▸ EXERCISE DIRECTIONS: In which lines of the data does the string "Tekman" appear? Copy every one.

————

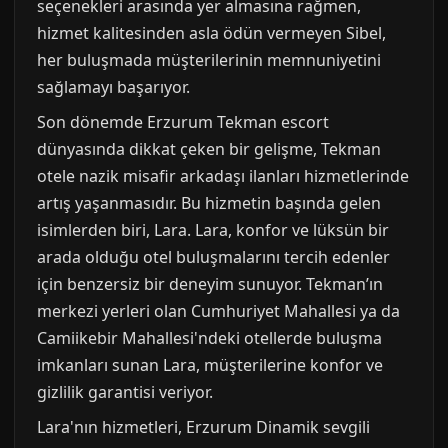
seçenekleri arasında yer almasına rağmen,
hizmet kalitesinden asla ödün vermeyen Sibel,
her buluşmada müşterilerinin memnuniyetini
sağlamayı başarıyor.
Son dönemde Erzurum Tekman escort
dünyasında dikkat çeken bir gelişme, Tekman
otele nazik misafir arkadaşı ilanları hizmetlerinde
artış yaşanmasıdır. Bu hizmetin başında gelen
isimlerden biri, Lara. Lara, konfor ve lüksün bir
arada olduğu otel buluşmalarını tercih edenler
için benzersiz bir deneyim sunuyor. Tekman’ın
merkezi yerleri olan Cumhuriyet Mahallesi ya da
Camiikebir Mahallesi'ndeki otellerde buluşma
imkanları sunan Lara, müşterilerine konfor ve
gizlilik garantisi veriyor.
Lara'nın hizmetleri, Erzurum Dinamik sevgili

————

▸ OUTPUT FOR THIS EXERCISE:
Son dönemde Erzurum Tekman escort
dünyasında dikkat çeken bir gelişme, Tekman
için benzersiz bir deneyim sunuyor. Tekman’ın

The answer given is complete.